Extreme weather events, like heavy precipitation, heat waves, droughts and wind storms have a detrimental impact on East African societies. The Lake Victoria Basin (LVB) is especially vulnerable: It is estimated that each year 3,000-5,000 fishermen perish on the lake due to nightly storms (Red Cross, 2014). In addition, the LVB is a global hotspot of future population growth and urbanization. Urban dwellers in this region with low infrastructure are particularly vulnerable to climate extremes, such as urban flooding. As the frequency and intensity of climate extremes is projected to further increase substantially with climate change, so do the risks, with potentially major consequences for livelihoods of people in the LVB.

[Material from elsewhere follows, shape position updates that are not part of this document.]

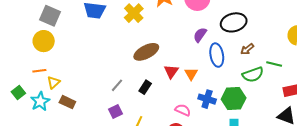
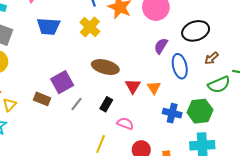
brown ellipse: (146, 52) -> (105, 67), turned 45
brown rectangle: (67, 102) -> (42, 99), moved
pink semicircle: (183, 110) -> (125, 124), moved
purple square: (116, 111) -> (62, 82), moved, size x1.5

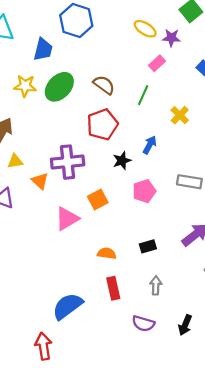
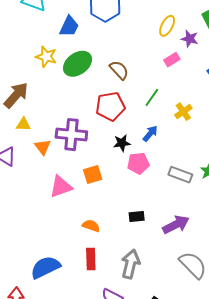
yellow ellipse: (145, 29) -> (167, 26), turned 75
green line: (143, 95) -> (152, 97), moved
pink pentagon: (144, 191) -> (138, 163), moved
black rectangle: (148, 246) -> (137, 216), moved
gray arrow: (156, 285) -> (131, 264), size x1.6

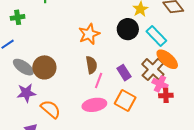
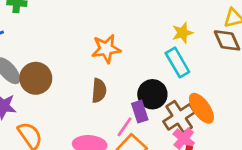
black circle: (128, 29) -> (152, 94), moved
cyan rectangle: (156, 36) -> (177, 62), moved
pink line: (99, 80) -> (125, 127), moved

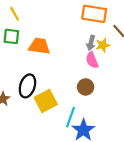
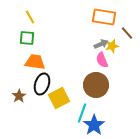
gray arrow: (91, 43) -> (101, 44), turned -128
orange trapezoid: (39, 46) -> (35, 62), moved
brown circle: (86, 87) -> (96, 85), size x1.6

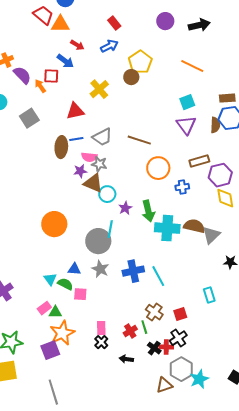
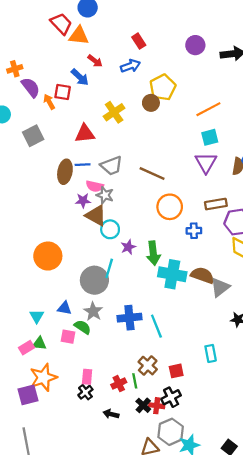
orange line: (192, 66) -> (208, 109), moved, turned -60
green semicircle: (65, 284) -> (83, 327), moved
green triangle: (55, 312) -> (39, 343), moved

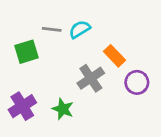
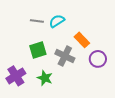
green square: (27, 52) -> (38, 50), moved
gray cross: (91, 78) -> (65, 56), turned -30

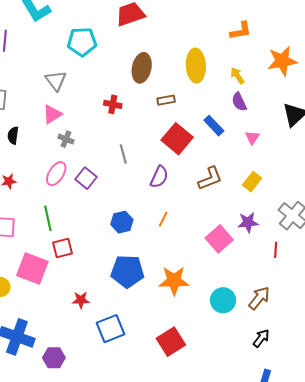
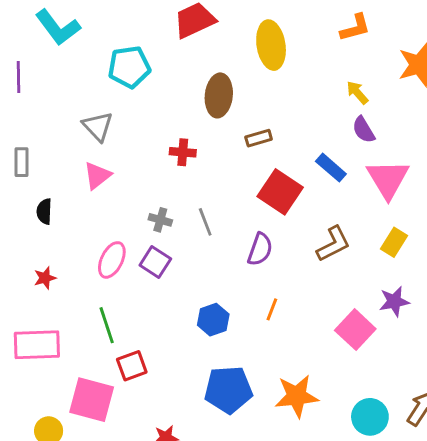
yellow ellipse: (196, 66) -> (271, 45), moved
pink triangle: (252, 138) -> (388, 179), size x2.0
gray cross: (66, 139) -> (160, 220), moved

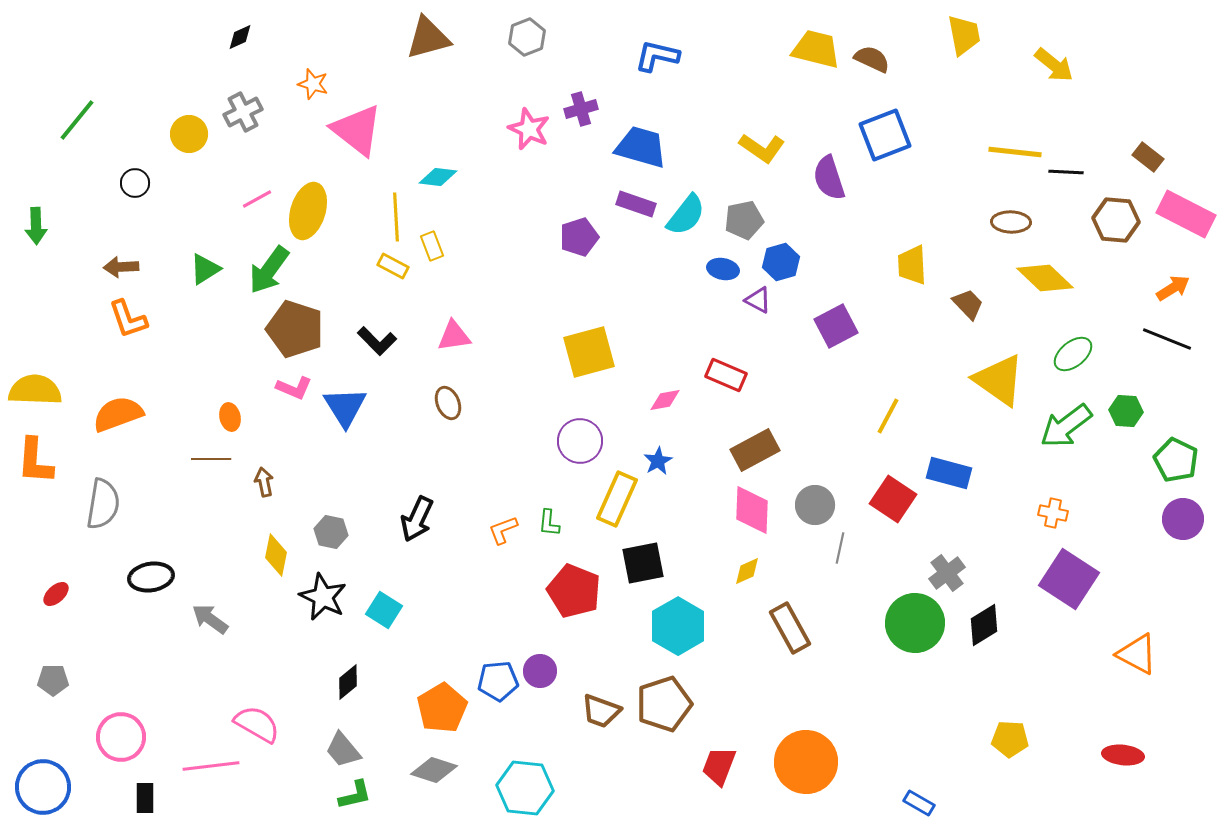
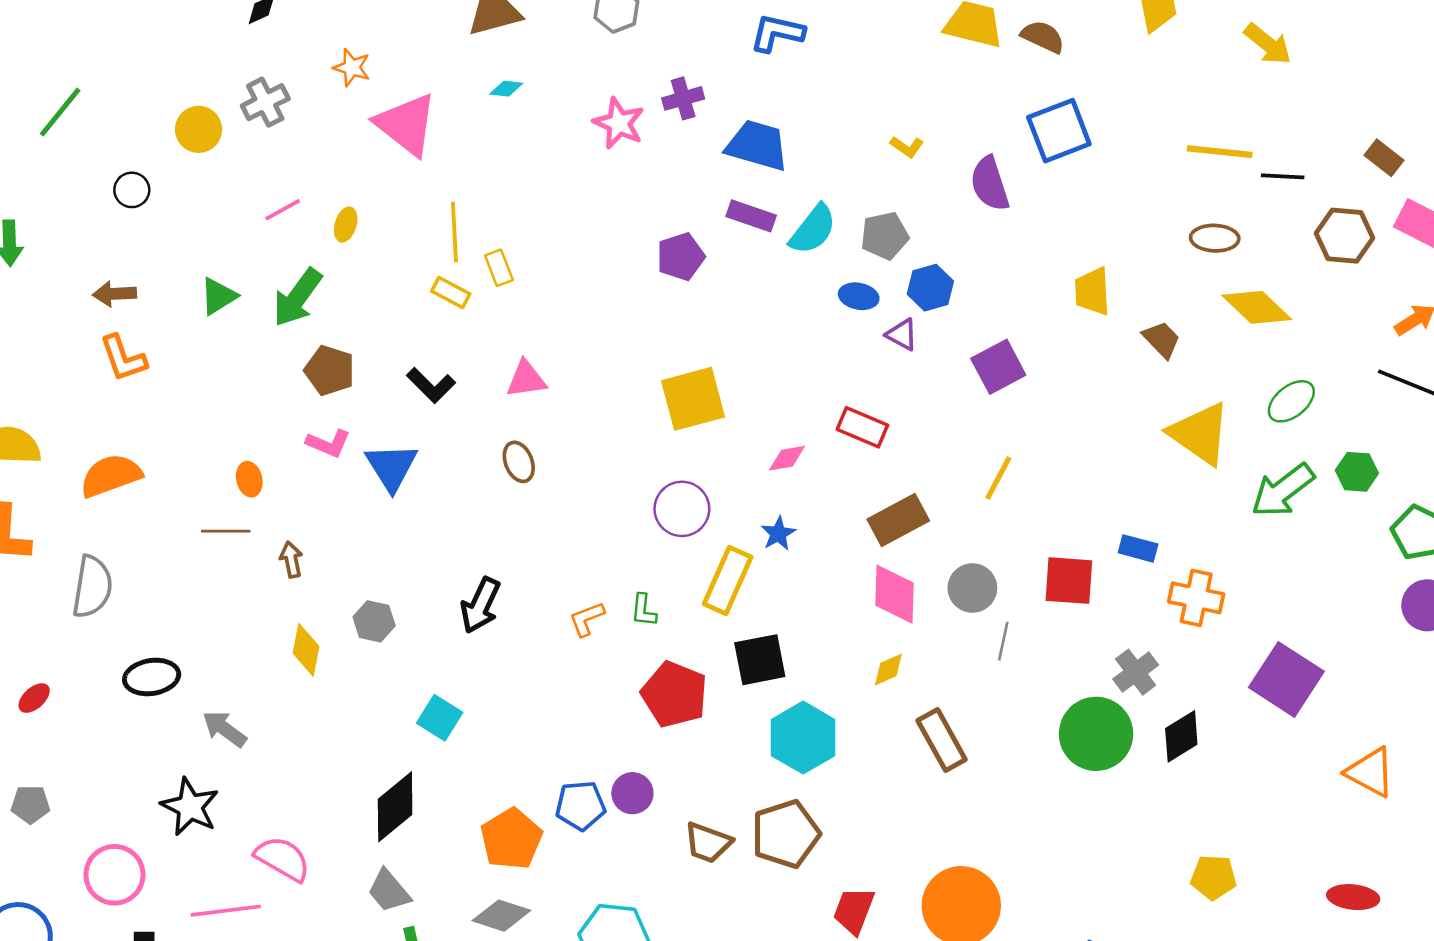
yellow L-shape: (762, 148) -> (907, 147), size x0.6
cyan diamond: (438, 177) -> (506, 89), moved, size x0.7
yellow ellipse: (308, 211) -> (346, 225), size x0.5
brown pentagon: (295, 329) -> (330, 370), size x0.7
yellow line: (888, 416) -> (998, 478), moved
blue rectangle: (949, 473) -> (1138, 548), size x0.7
red square: (893, 499) -> (1069, 581), turned -30
orange cross: (1053, 513) -> (1196, 598), moved, size x1.5
black star: (323, 597) -> (190, 807), moved
black diamond: (348, 682) -> (395, 807), size x1.6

Future climate projections for the LVB are challenged by the complexity of the region. The mesoscale circulation induced by the lake and by the complex orography surrounding the basin, strongly modulate the climate change signal. Moreover, current state-of-the-art climate simulations over the region parameterise convection, while Convection Permitting Models (CPMs) have shown a strong added value in representing convection in other regions of the world. Altogether this urges for reducing model resolution to grid sizes of less than 5 km. The computational cost of CPM integrations is currently so high that individual groups can only afford one realization of a possible future climate. Ensemble climate projections at the CPM scale are only possible in internationally coordinated programmes such as CORDEX. We therefore propose the CORDEX Flagship Pilot Study (FPS) “ELVIC - climate Extremes in the Lake VICtoria basin” with the overall objective to provide robust climate information on extremes to the impact community. Thereby, ELVIC answers the following questions:
· Are moist convective systems in Equatorial Africa better represented by CPMs compared to models that rely on a parametrization of convection?

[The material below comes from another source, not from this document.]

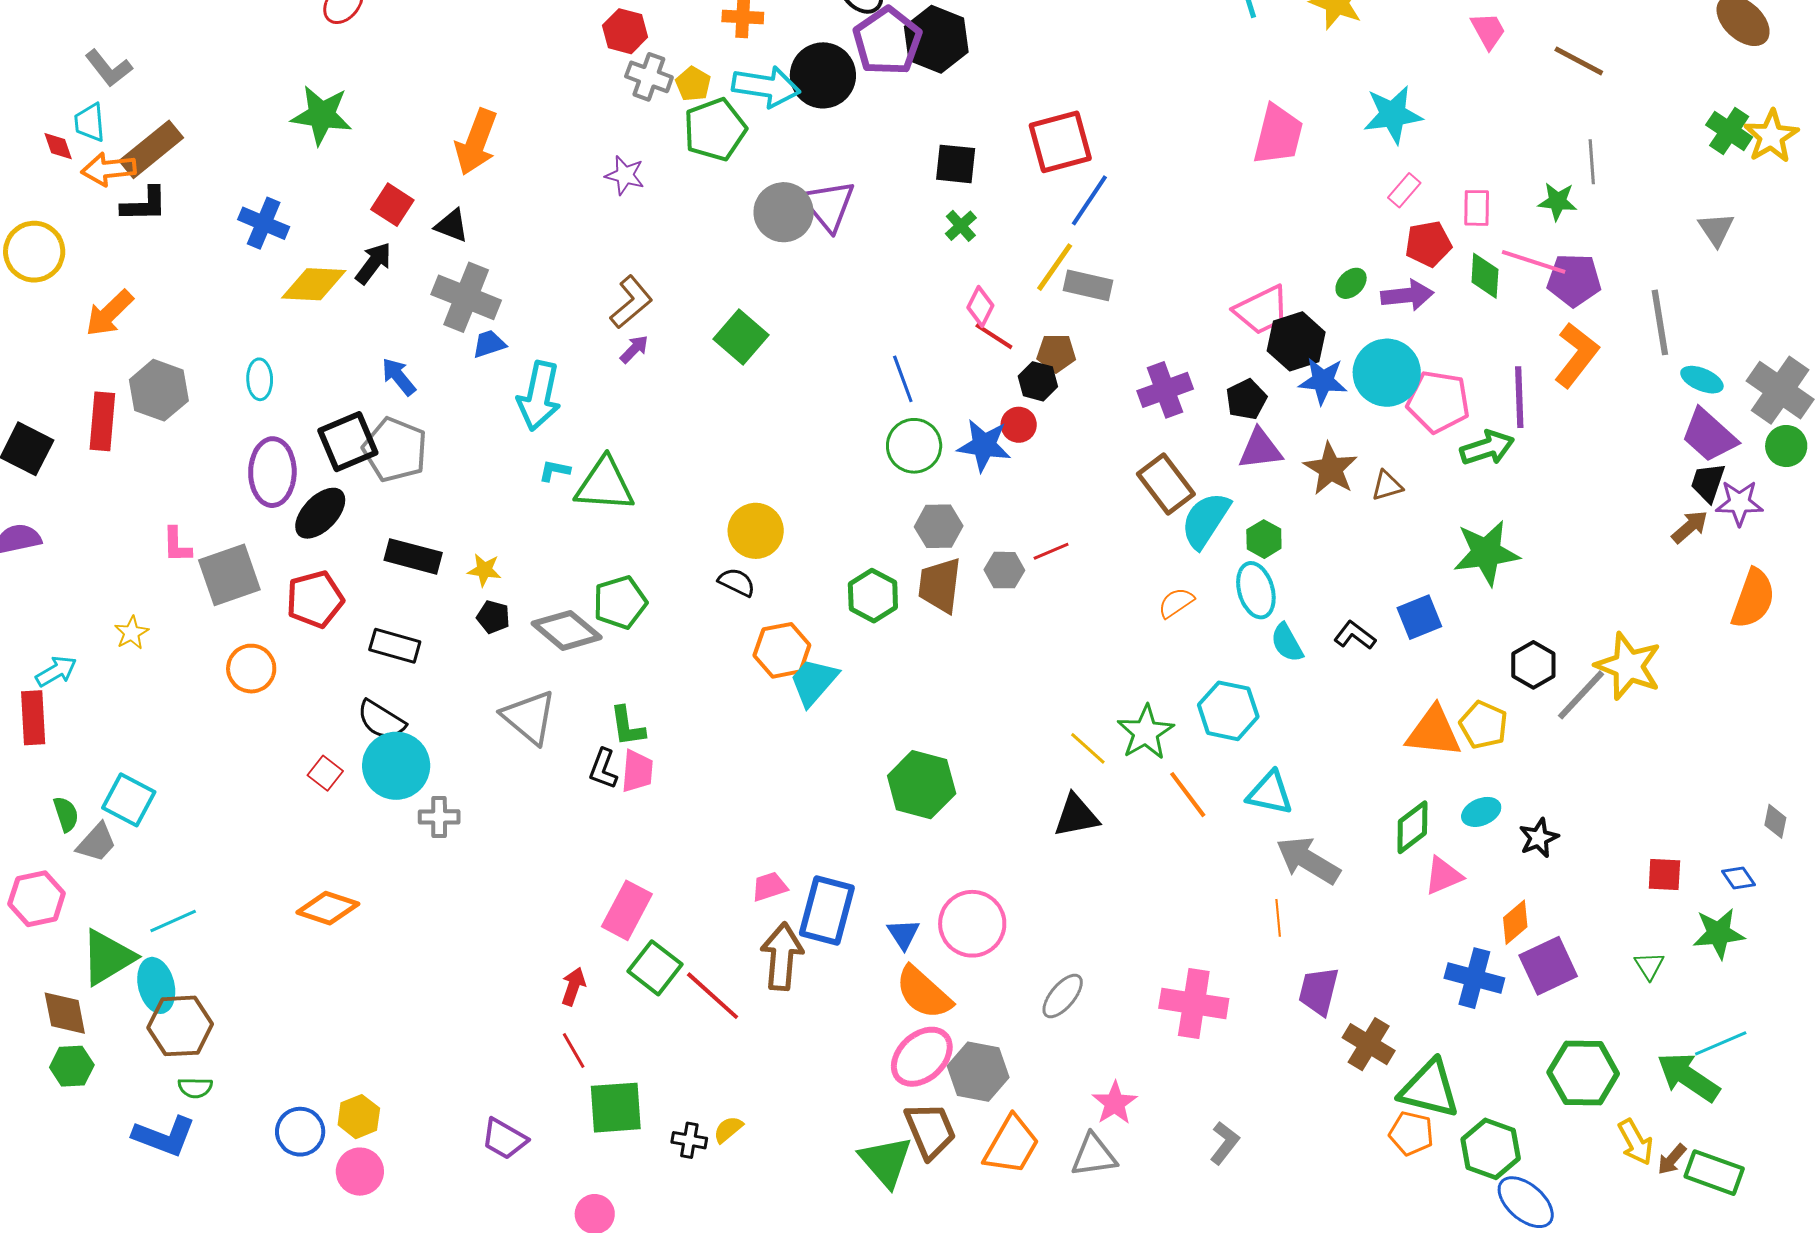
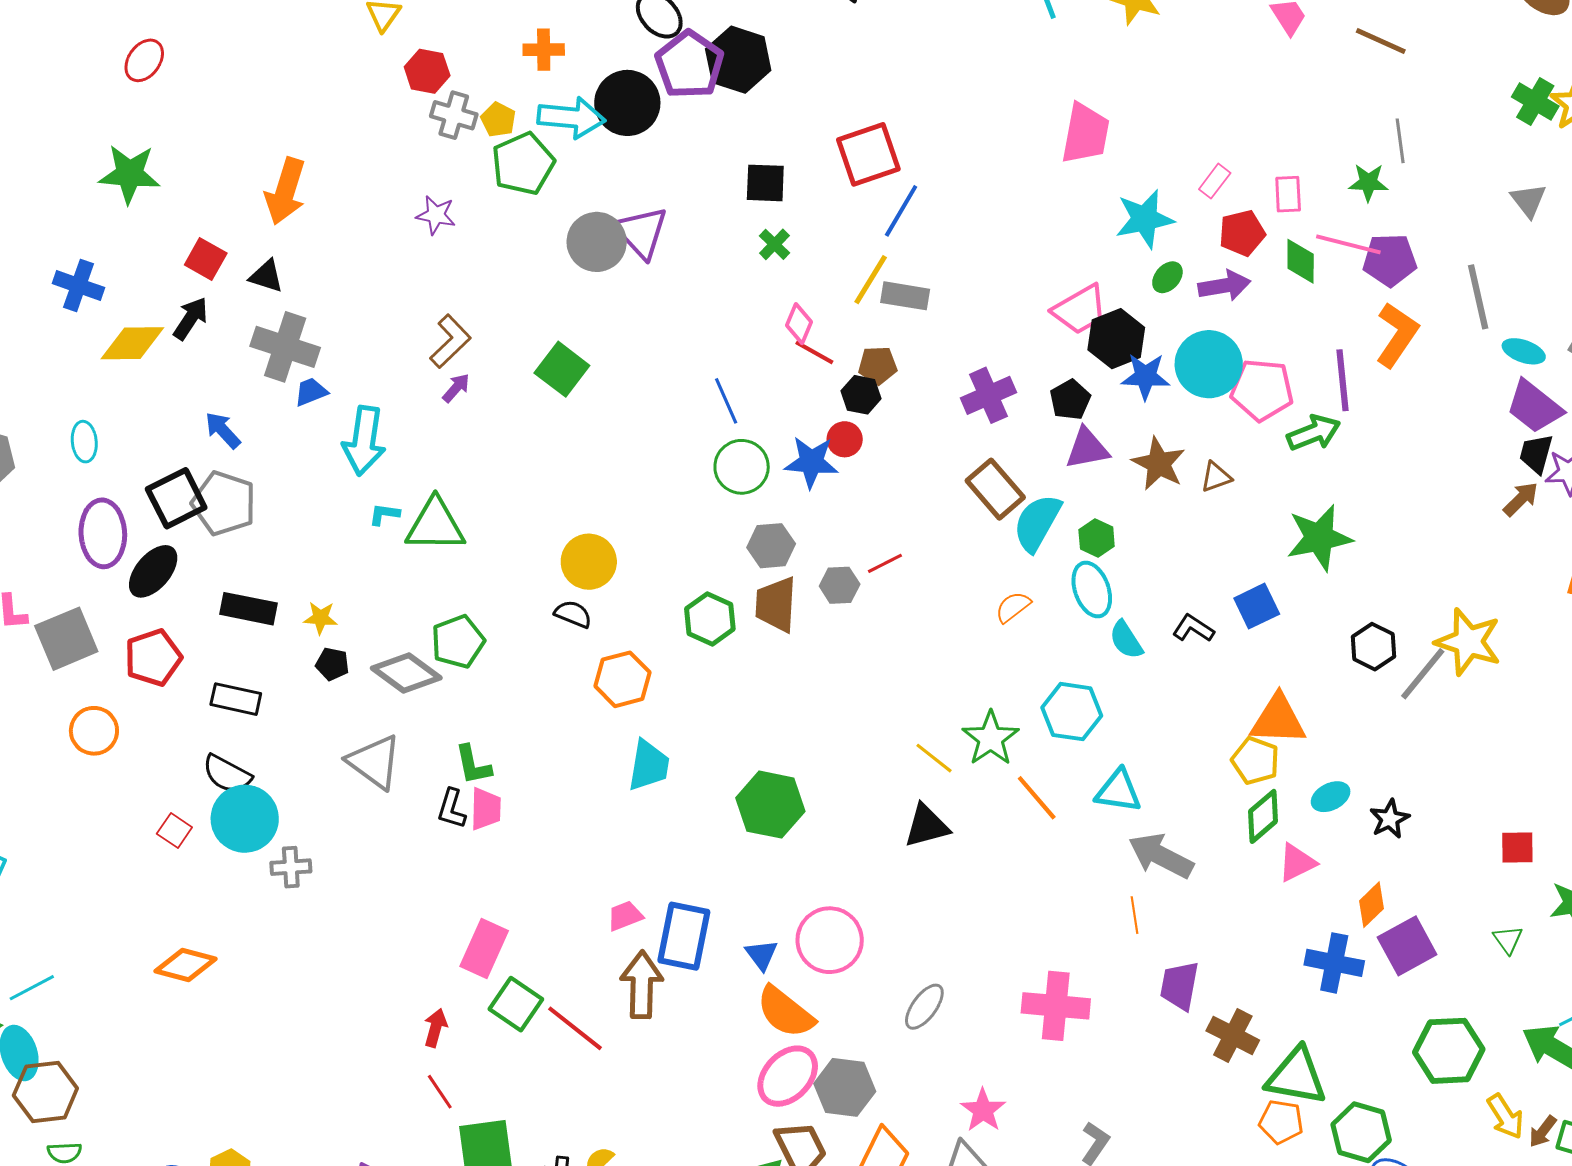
cyan star: (1393, 115) -> (1145, 219), moved
cyan trapezoid: (814, 682) -> (649, 765), moved, turned 152
yellow pentagon: (1484, 725) -> (1255, 761), moved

· How can we best combine information of CMIP and CORDEX-Africa with CPM (climate change) integrations?
· How will extreme weather events evolve in the future in the LVB?
· How can improved probabilistic information on convective extremes be used by the impact community?
An assessment of the capability of CPMs to represent extremes is only possible when sufficient observational data are available. With the recently endorsed Hydroclimate project for Lake Victoria (HyVic) and the UK-led project HyCRISTAL (Integrating Hydro-Climate Science into Policy Decisions for Climate-Resilient Infrastructure and Livelihoods in East Africa), observations are planned in the region. This, together with the emergence of a group of scientists planning or already performing CPM integrations in the region makes ELVIC
extremely timely. This FPS is an effort to coordinate activities between these groups.
With this FPS we want to improve climate change adaptation strategies in the LVB by providing useful climate information for stakeholders and impact assessment teams.